### WHAT NEEDS TO BE DONE
All pictures should be dropped, and only the lines from the top of the entries below through the line containing "materia de Psicología, ya" repeated exactly, both ends included.

### EXERCISE INPUTS
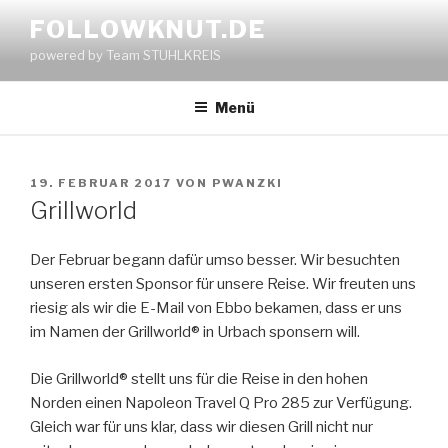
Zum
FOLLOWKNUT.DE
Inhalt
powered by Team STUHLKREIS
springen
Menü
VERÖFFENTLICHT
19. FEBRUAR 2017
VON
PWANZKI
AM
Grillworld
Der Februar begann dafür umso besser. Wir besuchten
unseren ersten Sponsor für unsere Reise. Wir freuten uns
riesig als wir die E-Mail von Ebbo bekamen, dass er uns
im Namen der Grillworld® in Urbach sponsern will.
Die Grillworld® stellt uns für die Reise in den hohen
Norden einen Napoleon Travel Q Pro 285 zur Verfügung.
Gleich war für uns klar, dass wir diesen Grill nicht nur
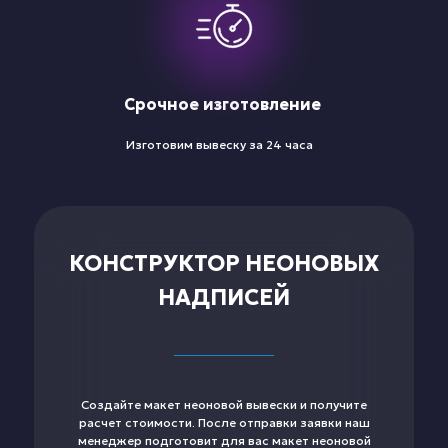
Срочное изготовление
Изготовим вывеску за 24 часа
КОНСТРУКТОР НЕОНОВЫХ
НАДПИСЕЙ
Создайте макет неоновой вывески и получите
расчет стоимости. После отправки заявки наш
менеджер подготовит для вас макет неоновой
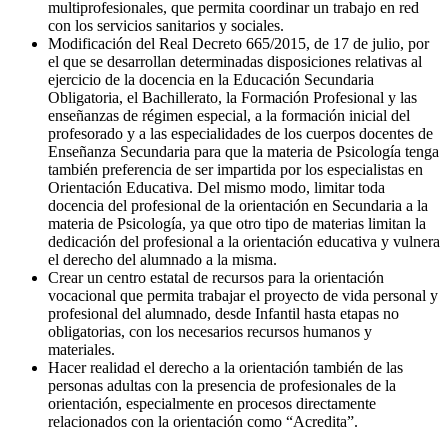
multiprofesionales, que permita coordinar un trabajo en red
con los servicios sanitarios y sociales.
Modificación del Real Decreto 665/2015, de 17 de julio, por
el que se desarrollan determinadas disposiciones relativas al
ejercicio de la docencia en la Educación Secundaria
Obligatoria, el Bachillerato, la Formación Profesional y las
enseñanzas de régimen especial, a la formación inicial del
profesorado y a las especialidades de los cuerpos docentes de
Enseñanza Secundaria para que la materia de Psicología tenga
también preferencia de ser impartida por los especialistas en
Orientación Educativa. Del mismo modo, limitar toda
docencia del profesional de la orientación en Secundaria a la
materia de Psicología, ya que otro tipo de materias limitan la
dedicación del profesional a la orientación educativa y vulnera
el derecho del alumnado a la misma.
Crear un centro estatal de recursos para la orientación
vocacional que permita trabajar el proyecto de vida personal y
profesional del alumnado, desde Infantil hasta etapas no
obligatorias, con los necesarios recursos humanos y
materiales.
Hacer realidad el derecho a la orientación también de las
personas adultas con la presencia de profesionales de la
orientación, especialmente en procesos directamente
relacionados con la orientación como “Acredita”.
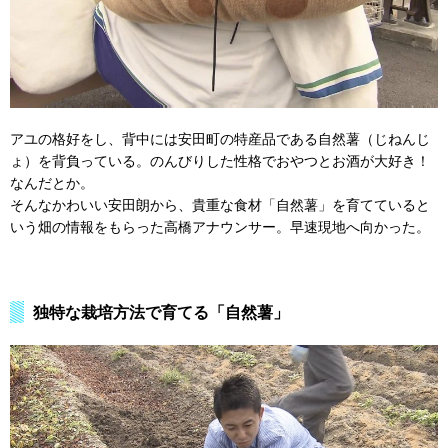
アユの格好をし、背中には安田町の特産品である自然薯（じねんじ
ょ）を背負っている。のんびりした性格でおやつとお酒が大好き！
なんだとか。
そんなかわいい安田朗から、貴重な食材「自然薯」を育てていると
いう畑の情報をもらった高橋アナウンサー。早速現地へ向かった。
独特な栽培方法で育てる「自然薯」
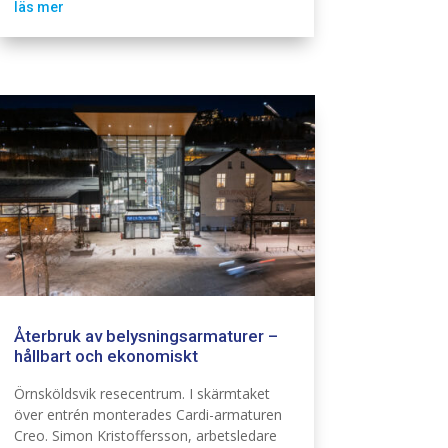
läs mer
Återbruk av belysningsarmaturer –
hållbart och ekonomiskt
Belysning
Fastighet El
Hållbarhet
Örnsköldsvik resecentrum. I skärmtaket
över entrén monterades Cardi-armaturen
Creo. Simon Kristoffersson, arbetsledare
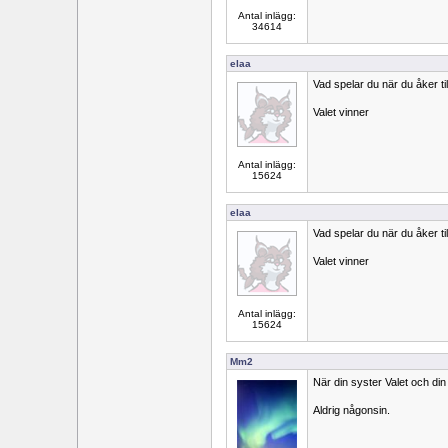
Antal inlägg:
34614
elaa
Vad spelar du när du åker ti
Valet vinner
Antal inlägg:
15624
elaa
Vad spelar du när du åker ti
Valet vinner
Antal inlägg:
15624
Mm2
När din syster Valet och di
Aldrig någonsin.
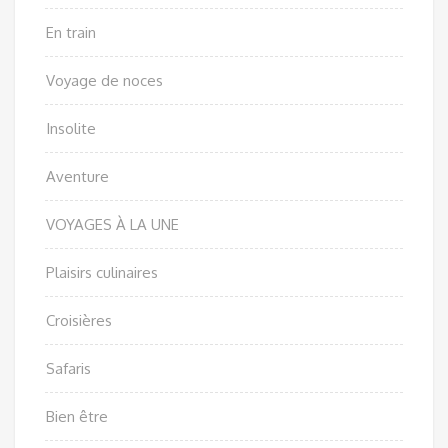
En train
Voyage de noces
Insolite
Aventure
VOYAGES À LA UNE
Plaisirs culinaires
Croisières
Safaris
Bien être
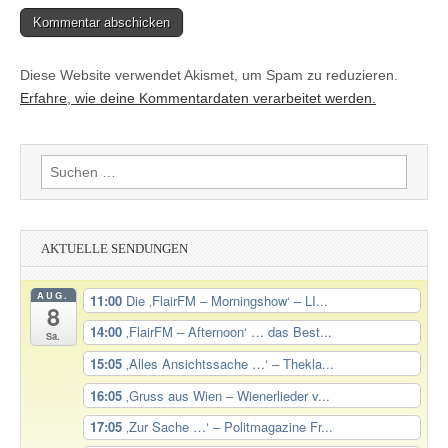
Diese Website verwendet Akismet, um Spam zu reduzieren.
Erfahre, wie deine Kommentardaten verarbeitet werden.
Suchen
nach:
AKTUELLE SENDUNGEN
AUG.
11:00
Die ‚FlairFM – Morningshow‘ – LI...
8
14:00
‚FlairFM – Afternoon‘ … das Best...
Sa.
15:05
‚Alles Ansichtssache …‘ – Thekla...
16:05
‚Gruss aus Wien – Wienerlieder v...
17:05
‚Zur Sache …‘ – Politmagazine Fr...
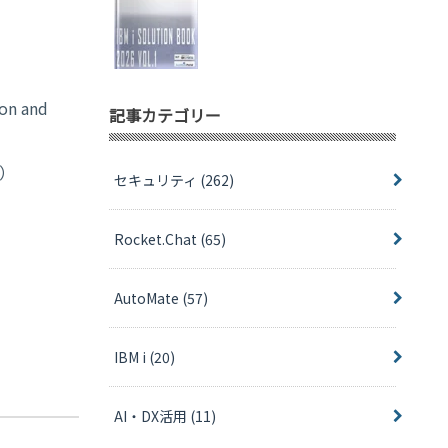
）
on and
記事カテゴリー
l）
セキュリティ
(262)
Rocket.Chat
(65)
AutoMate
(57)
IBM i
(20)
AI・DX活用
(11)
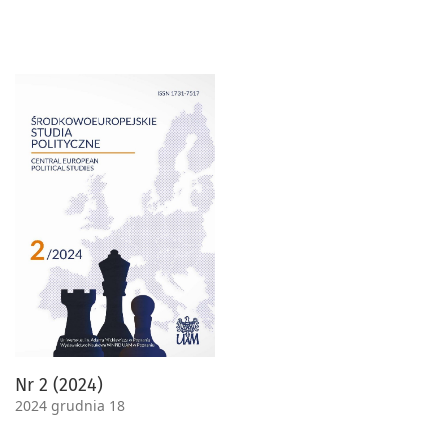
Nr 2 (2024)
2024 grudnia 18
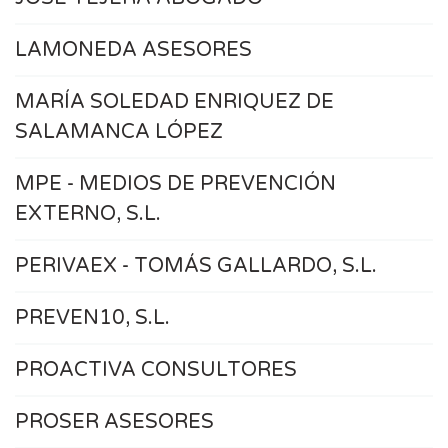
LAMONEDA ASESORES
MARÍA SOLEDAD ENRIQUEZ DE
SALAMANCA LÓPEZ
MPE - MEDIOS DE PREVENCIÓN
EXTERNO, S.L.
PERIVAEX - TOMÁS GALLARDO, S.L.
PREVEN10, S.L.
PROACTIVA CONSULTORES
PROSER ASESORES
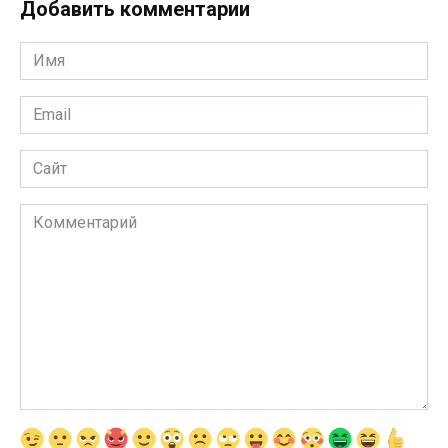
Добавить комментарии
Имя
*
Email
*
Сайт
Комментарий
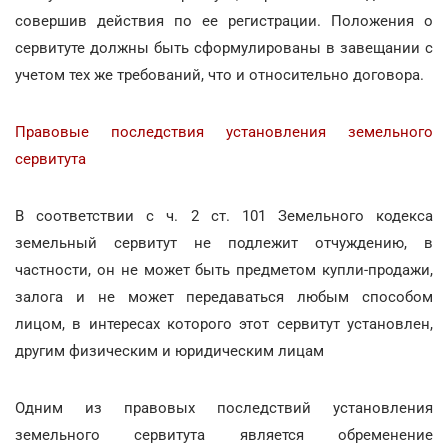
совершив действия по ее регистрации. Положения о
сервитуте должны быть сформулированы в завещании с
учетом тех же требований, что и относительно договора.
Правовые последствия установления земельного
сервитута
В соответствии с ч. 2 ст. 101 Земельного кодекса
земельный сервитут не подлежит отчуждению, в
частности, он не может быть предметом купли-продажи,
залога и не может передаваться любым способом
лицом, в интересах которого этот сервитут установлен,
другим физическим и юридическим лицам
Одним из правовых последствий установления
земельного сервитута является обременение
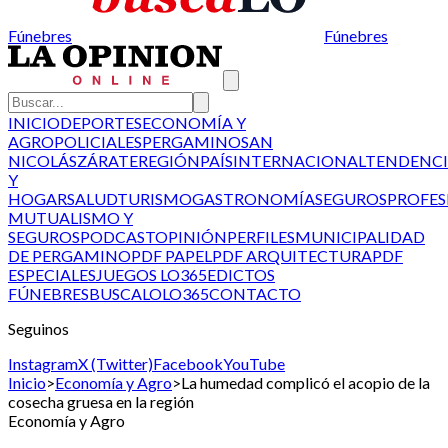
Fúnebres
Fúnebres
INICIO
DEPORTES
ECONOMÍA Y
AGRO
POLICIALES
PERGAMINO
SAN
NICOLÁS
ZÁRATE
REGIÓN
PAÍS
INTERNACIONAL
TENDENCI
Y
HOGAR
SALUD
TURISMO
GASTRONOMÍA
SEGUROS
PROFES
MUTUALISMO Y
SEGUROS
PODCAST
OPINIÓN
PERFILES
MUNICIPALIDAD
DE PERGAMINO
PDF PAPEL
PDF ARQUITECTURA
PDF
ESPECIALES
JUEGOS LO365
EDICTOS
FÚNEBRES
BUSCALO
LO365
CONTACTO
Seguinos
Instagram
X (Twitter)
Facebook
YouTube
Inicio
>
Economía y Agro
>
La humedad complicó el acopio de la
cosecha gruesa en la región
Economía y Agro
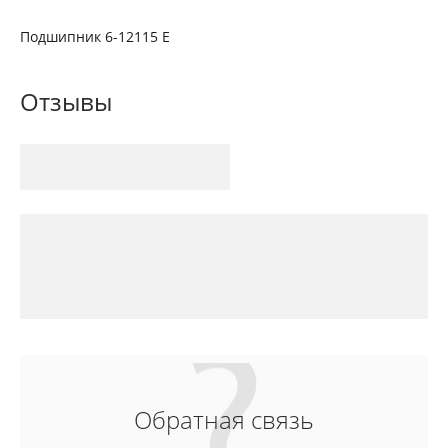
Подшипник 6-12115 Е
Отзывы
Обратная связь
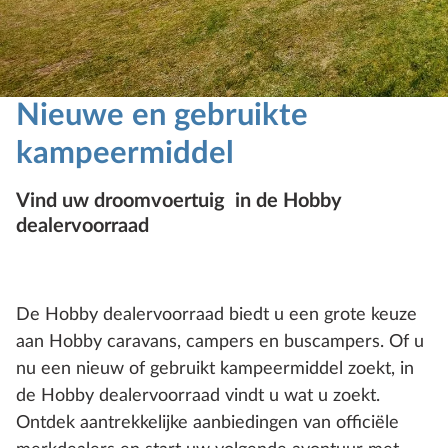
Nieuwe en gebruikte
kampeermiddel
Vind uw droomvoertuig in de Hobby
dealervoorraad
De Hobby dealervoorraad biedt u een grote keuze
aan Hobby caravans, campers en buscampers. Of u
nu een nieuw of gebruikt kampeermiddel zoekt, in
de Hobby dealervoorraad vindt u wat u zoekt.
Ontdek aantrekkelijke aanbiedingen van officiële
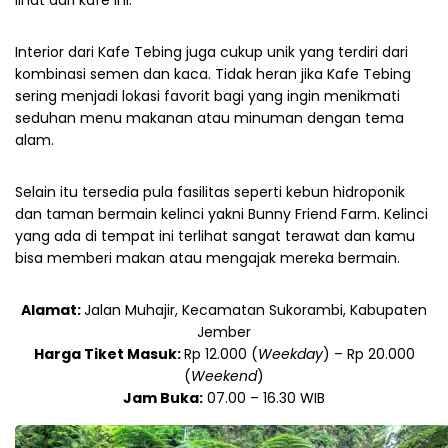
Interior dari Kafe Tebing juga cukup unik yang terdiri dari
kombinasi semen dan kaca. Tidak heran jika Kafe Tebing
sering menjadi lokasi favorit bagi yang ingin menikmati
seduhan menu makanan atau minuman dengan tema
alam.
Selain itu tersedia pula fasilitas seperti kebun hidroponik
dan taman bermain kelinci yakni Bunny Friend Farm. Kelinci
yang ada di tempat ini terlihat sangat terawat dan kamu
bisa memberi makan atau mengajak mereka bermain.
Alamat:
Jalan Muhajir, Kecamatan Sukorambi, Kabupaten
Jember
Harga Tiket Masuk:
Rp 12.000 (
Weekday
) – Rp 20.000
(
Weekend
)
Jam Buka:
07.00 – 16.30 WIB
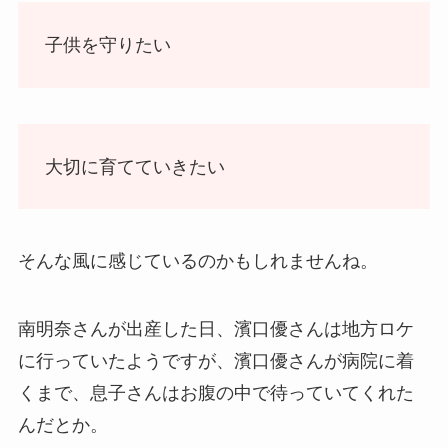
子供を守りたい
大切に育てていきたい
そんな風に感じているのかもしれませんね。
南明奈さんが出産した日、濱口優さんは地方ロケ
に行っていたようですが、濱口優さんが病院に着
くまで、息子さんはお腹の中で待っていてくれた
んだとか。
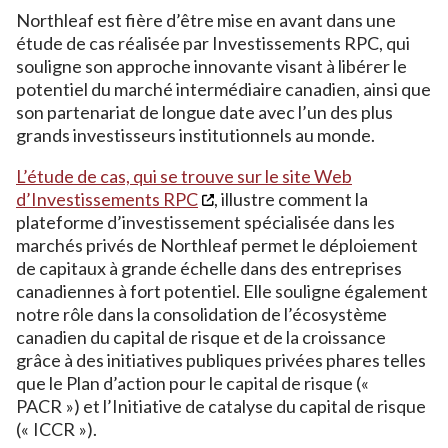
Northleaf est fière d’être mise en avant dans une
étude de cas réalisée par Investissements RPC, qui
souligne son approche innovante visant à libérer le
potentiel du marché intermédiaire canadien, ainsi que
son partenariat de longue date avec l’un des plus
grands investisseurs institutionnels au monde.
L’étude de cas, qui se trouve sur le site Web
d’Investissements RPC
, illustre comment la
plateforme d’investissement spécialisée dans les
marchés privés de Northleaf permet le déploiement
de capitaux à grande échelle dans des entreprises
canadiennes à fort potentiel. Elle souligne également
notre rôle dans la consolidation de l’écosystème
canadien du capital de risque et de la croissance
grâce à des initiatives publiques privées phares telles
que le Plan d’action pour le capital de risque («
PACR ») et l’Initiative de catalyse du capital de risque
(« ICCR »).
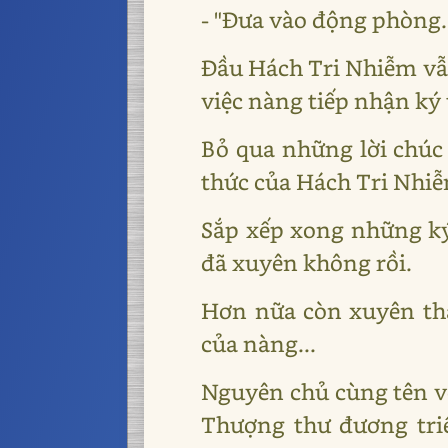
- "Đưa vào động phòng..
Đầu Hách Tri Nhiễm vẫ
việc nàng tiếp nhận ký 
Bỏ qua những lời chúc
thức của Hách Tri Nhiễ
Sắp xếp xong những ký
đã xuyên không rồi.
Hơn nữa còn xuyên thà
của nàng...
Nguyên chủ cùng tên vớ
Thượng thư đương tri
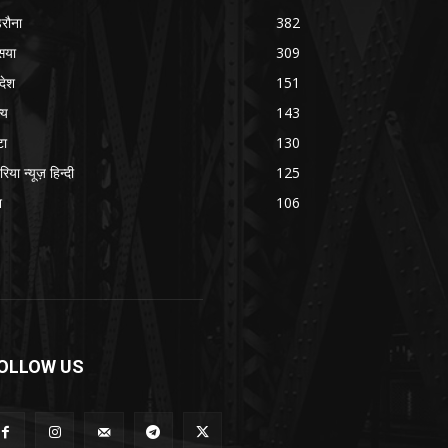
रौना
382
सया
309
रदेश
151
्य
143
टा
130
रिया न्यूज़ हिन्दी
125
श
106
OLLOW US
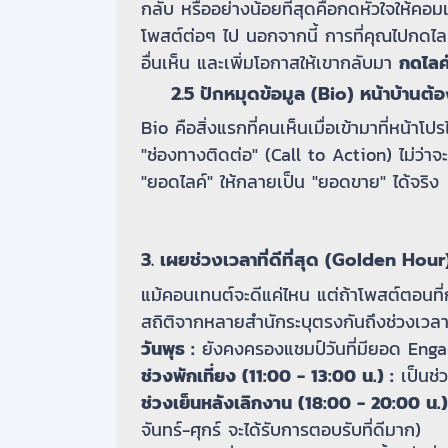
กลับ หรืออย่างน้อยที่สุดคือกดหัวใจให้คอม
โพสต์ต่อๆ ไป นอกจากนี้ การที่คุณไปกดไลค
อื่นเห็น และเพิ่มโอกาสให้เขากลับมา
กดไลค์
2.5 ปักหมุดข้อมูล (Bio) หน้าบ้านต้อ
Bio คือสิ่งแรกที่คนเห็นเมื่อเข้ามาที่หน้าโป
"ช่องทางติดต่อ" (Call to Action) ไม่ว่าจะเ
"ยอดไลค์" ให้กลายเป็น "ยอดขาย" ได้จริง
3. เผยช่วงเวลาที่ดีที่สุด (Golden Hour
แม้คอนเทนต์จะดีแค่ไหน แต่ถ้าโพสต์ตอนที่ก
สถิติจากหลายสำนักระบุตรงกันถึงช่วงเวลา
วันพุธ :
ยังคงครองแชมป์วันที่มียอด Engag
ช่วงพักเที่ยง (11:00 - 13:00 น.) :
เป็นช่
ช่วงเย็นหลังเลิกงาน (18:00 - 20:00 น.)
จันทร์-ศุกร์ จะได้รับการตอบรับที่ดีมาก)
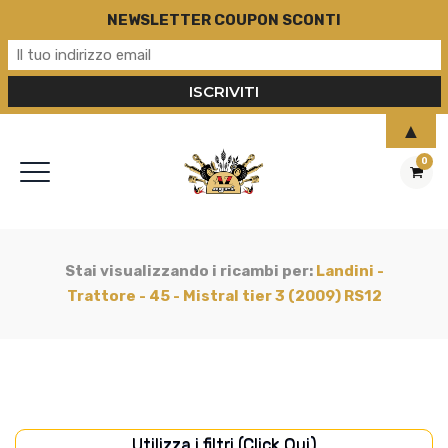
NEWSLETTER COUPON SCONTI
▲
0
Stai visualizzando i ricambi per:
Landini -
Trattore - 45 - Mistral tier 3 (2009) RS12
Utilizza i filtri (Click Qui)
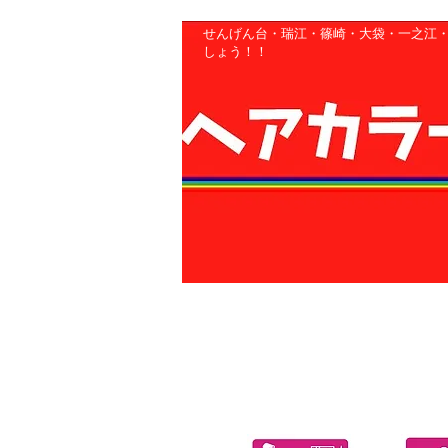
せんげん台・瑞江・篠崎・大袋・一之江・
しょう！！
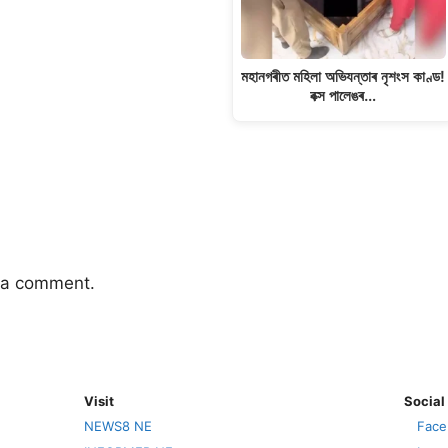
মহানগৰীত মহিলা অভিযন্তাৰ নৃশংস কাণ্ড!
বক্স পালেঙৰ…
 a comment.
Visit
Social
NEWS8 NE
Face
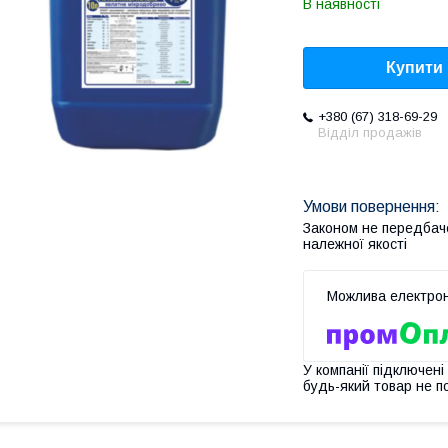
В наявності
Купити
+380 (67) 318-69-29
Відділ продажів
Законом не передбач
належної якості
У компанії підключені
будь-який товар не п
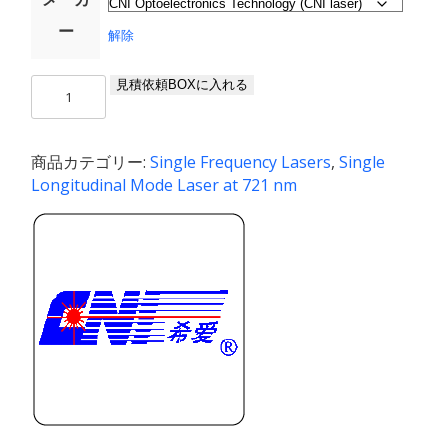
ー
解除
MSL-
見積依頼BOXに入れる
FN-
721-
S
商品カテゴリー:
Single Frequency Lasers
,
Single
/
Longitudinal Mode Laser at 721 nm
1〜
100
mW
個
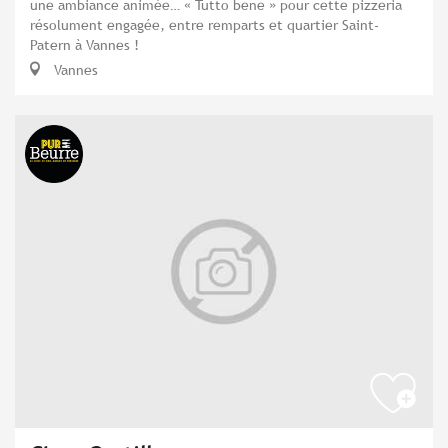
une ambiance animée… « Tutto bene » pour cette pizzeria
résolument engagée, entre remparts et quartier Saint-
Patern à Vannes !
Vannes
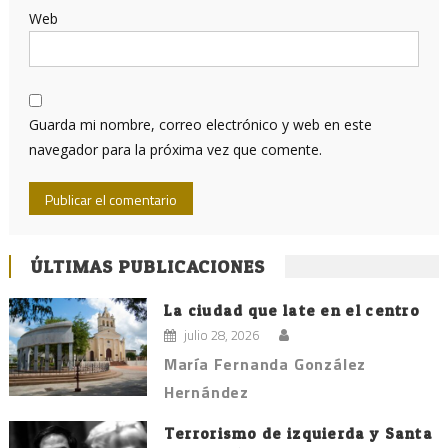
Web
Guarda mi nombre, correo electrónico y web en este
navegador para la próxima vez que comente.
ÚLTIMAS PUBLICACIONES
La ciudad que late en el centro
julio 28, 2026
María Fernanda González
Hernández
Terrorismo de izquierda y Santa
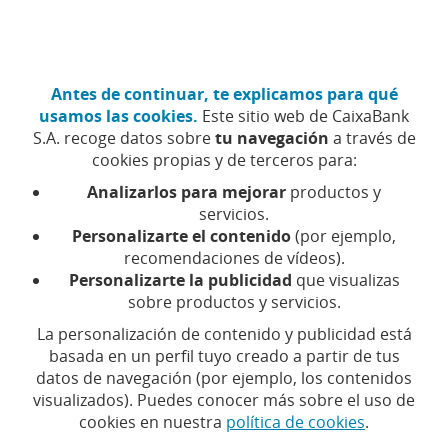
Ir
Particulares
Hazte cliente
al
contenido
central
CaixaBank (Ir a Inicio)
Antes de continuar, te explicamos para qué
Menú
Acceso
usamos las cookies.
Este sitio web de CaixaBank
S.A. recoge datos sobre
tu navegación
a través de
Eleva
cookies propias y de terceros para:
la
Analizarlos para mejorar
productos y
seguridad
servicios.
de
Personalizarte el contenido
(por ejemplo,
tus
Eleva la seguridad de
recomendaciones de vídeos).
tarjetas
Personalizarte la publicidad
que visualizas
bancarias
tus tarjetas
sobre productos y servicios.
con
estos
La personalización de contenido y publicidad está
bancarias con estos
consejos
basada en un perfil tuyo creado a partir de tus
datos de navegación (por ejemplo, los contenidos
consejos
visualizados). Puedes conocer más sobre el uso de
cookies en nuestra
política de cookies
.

### RESPONSE TO THIS TASK
Zum
FOLLOWKNUT.DE
Inhalt
powered by Team STUHLKREIS
springen
Menü
VERÖFFENTLICHT
19. FEBRUAR 2017
VON
PWANZKI
AM
Grillworld
Der Februar begann dafür umso besser. Wir besuchten
unseren ersten Sponsor für unsere Reise. Wir freuten uns
riesig als wir die E-Mail von Ebbo bekamen, dass er uns
im Namen der Grillworld® in Urbach sponsern will.
Die Grillworld® stellt uns für die Reise in den hohen
Norden einen Napoleon Travel Q Pro 285 zur Verfügung.
Gleich war für uns klar, dass wir diesen Grill nicht nur
Срочное изготовление
Изготовим вывеску за 24 часа
КОНСТРУКТОР НЕОНОВЫХ
НАДПИСЕЙ
Создайте макет неоновой вывески и получите
расчет стоимости. После отправки заявки наш
менеджер подготовит для вас макет неоновой
multiprofesionales, que permita coordinar un trabajo en red
con los servicios sanitarios y sociales.
Modificación del Real Decreto 665/2015, de 17 de julio, por
el que se desarrollan determinadas disposiciones relativas al
ejercicio de la docencia en la Educación Secundaria
Obligatoria, el Bachillerato, la Formación Profesional y las
enseñanzas de régimen especial, a la formación inicial del
profesorado y a las especialidades de los cuerpos docentes de
Enseñanza Secundaria para que la materia de Psicología tenga
también preferencia de ser impartida por los especialistas en
Orientación Educativa. Del mismo modo, limitar toda
docencia del profesional de la orientación en Secundaria a la
materia de Psicología, ya que otro tipo de materias limitan la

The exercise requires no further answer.